Fig. 6. Competitive fitness and virulence assays of the C. auris yeast-form and aggregative cells.

a Schematic of the competitive infection assays. Yeast-form and aggregative cells were first subject to sonication. Equal numbers of single cells of the two morphologies (5 × 10⁶ yeast-form cells + 5 × 10⁶ aggregative cells) were mixed and injected into the mice via the tail vein. At 1, 3, or 7 dpi, fungal cells were recovered from the brain, liver, spleen, lung, and kidney tissues, weighed, and pulverized using Zirconia beads (3.2 mm) with 60 Hz power for 120 s. The homogenized samples were then re-plated onto YPD medium plates containing the red dye phloxine B. CFU assays (per gram organ) were performed. Colonies formed by yeast-form and aggregative cells could be easily distinguished by their morphologies and coloration (Fig. S1). b–f Percentages of the yeast-form (WT) and aggregative (evolved mutant) strain cells in different mouse organs based on CFU assays (4 mice per strain were used for each time point). b WT (yeast-form, AR0386) versus SSD1 p.R549K (AR0386A); c–f WT (yeast-form, BJCA001) versus CHS1 p.Q826* (FDAG4), BNI1 p.206 fs (FDAG30), LRG1 p.K427* (FDAG9), and CAS4 p.1288 fs (FDAG1). Data shown represents mean ± SD.

Fig. 7. Constructed mutant strains via deletion or amino acid substitution exhibited similar phenotypes and competitive fitness levels to those of the evolved strains.

a–d Percentages of C. auris cells of the control (yeast-form) and deletion mutant (aggregative) strains in different mouse organs based on CFU assays (4 mice per strain were used for each time point). Strains used: control (FDBJ292), chs1- (FDBJ282, a), bni1- (FDBJ286, b), LRG1 p.K427* (FDBJ333, c), and cas4^- (FDBJ288, d). Competitive fitness and virulence assays were performed as described in Fig. 6. Line plot (upper graph) and area plot (lower graph) for each group are shown to display the proportions of yeast-form and aggregative cells. Two-tailed paired Student’s t-tests were used to assess significance. Data shown represents mean ± SD.

Fig. 8. Comparative analysis of in vitro susceptibility of C. auris yeast-form and aggregative cells to host antimicrobial peptides LL-37 and PACAP.

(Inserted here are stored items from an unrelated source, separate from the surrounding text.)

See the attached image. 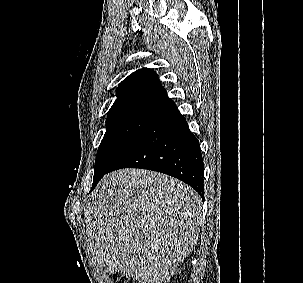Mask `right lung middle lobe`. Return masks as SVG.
Instances as JSON below:
<instances>
[{
	"label": "right lung middle lobe",
	"mask_w": 303,
	"mask_h": 283,
	"mask_svg": "<svg viewBox=\"0 0 303 283\" xmlns=\"http://www.w3.org/2000/svg\"><path fill=\"white\" fill-rule=\"evenodd\" d=\"M155 119L147 115H128L107 119V130L95 160L92 187L108 173L123 152Z\"/></svg>",
	"instance_id": "right-lung-middle-lobe-1"
}]
</instances>
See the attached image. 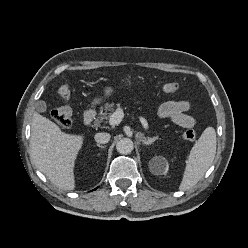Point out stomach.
Masks as SVG:
<instances>
[{
	"label": "stomach",
	"instance_id": "obj_1",
	"mask_svg": "<svg viewBox=\"0 0 248 248\" xmlns=\"http://www.w3.org/2000/svg\"><path fill=\"white\" fill-rule=\"evenodd\" d=\"M127 82H128V84H131L132 83L131 80H128ZM112 92H113L112 87H106L105 90H104L105 97L110 96L112 94ZM95 102H98V100H95Z\"/></svg>",
	"mask_w": 248,
	"mask_h": 248
}]
</instances>
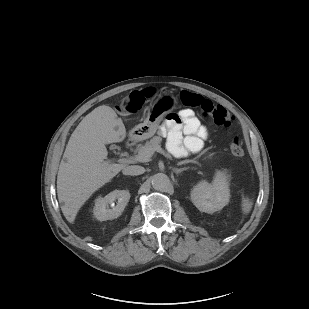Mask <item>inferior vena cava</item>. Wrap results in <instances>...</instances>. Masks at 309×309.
I'll return each mask as SVG.
<instances>
[{"instance_id":"1","label":"inferior vena cava","mask_w":309,"mask_h":309,"mask_svg":"<svg viewBox=\"0 0 309 309\" xmlns=\"http://www.w3.org/2000/svg\"><path fill=\"white\" fill-rule=\"evenodd\" d=\"M145 171V169L142 166H138V165H131V166H127L122 170V173L124 175H131V176H136V175H140L143 174Z\"/></svg>"}]
</instances>
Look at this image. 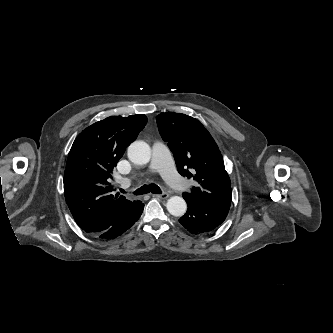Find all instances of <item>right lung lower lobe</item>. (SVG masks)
Wrapping results in <instances>:
<instances>
[{"label":"right lung lower lobe","instance_id":"1","mask_svg":"<svg viewBox=\"0 0 333 333\" xmlns=\"http://www.w3.org/2000/svg\"><path fill=\"white\" fill-rule=\"evenodd\" d=\"M143 208L144 204L139 201L138 207L133 212L122 218L120 221H118L105 231H102L94 236L104 239H113L120 236L122 233L132 227L133 224L139 219L142 214Z\"/></svg>","mask_w":333,"mask_h":333}]
</instances>
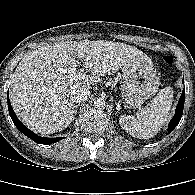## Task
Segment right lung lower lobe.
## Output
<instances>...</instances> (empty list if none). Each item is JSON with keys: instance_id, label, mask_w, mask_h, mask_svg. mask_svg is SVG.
Wrapping results in <instances>:
<instances>
[{"instance_id": "right-lung-lower-lobe-1", "label": "right lung lower lobe", "mask_w": 195, "mask_h": 195, "mask_svg": "<svg viewBox=\"0 0 195 195\" xmlns=\"http://www.w3.org/2000/svg\"><path fill=\"white\" fill-rule=\"evenodd\" d=\"M8 110H9V115L13 121V123L15 124V126L27 137L31 138L34 142L38 143V144H52V143H56L57 141L63 139L62 137H58V138H46V137H40L37 134H35L34 132H32L31 130H29L26 126H24L21 121L18 120V118L16 117L9 97H8Z\"/></svg>"}]
</instances>
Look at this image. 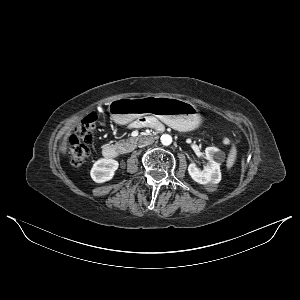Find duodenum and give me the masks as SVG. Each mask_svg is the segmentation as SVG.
Listing matches in <instances>:
<instances>
[{
  "mask_svg": "<svg viewBox=\"0 0 300 300\" xmlns=\"http://www.w3.org/2000/svg\"><path fill=\"white\" fill-rule=\"evenodd\" d=\"M121 153V148L117 145H105L102 149V154L107 159H115Z\"/></svg>",
  "mask_w": 300,
  "mask_h": 300,
  "instance_id": "410a0bca",
  "label": "duodenum"
}]
</instances>
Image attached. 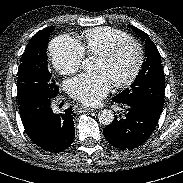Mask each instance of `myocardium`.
Masks as SVG:
<instances>
[{
	"mask_svg": "<svg viewBox=\"0 0 183 183\" xmlns=\"http://www.w3.org/2000/svg\"><path fill=\"white\" fill-rule=\"evenodd\" d=\"M128 44H133L138 49V60L137 63L132 71V73L125 78L124 80L114 82L113 86L116 88H123L126 86L131 85L139 76L144 60H145V51L143 45L136 39L128 38L121 41L116 42L112 46H110L108 49L104 50L103 52L99 53L97 57L108 60L113 58L124 46Z\"/></svg>",
	"mask_w": 183,
	"mask_h": 183,
	"instance_id": "1",
	"label": "myocardium"
}]
</instances>
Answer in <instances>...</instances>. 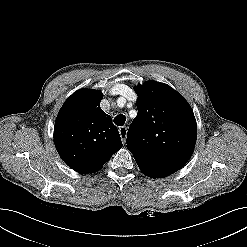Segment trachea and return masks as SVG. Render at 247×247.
<instances>
[{
	"instance_id": "obj_1",
	"label": "trachea",
	"mask_w": 247,
	"mask_h": 247,
	"mask_svg": "<svg viewBox=\"0 0 247 247\" xmlns=\"http://www.w3.org/2000/svg\"><path fill=\"white\" fill-rule=\"evenodd\" d=\"M125 121H126V117L124 115H117L115 118H114V123L117 125V126H123L125 124Z\"/></svg>"
}]
</instances>
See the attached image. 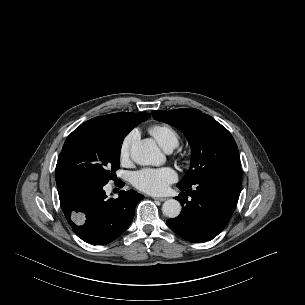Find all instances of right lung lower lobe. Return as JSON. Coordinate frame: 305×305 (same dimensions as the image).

Strains used: BJCA001 (yeast-form), FDAG4 (CHS1 p.Q826*), FDAG30 (BNI1 p.206 fs), FDAG9 (LRG1 p.K427*), FDAG1 (CAS4 p.1288 fs), AR0386 (yeast-form), and AR0386A (SSD1 p.R549K). a PI staining for antimicrobial killing assays. Yeast-form (BJCA001 and AR0386) or evolved aggregative (SSD1 p.R549K, CHS1 p.Q826*, BNI1 p.206 fs, LRG1 p.K427*, CAS4 p.1288 fs) strains (1 ×10⁷ cells/mL) were resuspended in 1 mM potassium phosphate buffer (PPB). C. auris cells were incubated with 10 µM LL-37 or 5 µM PACAP for 1 h at 37 °C. Treated cells were collected, washed, and stained with PI. b, c Quantitative antimicrobial killing assays (n = 3). C. auris cells (1 ×10⁷ cells/mL) were resuspended in 1 mM PPB. Half of the cells were subjected to sonication and plated for CFUs. The other half of the cells were treated with 10 µM LL-37 (b) or 5 µM PACAP (c) for 1 h at 37 °C, respectively. Treated fungal cells were sonicated, diluted, and plated onto YPD medium for CFU analysis. The survival rate (%) of each strain was calculated. WT1: BJCA001, WT2: AR0386. The P value was determined by two-tailed paired Student’s t-tests. *P < 0.05; **P < 0.01; ***P < 0.001. Data shown represents mean ± SD.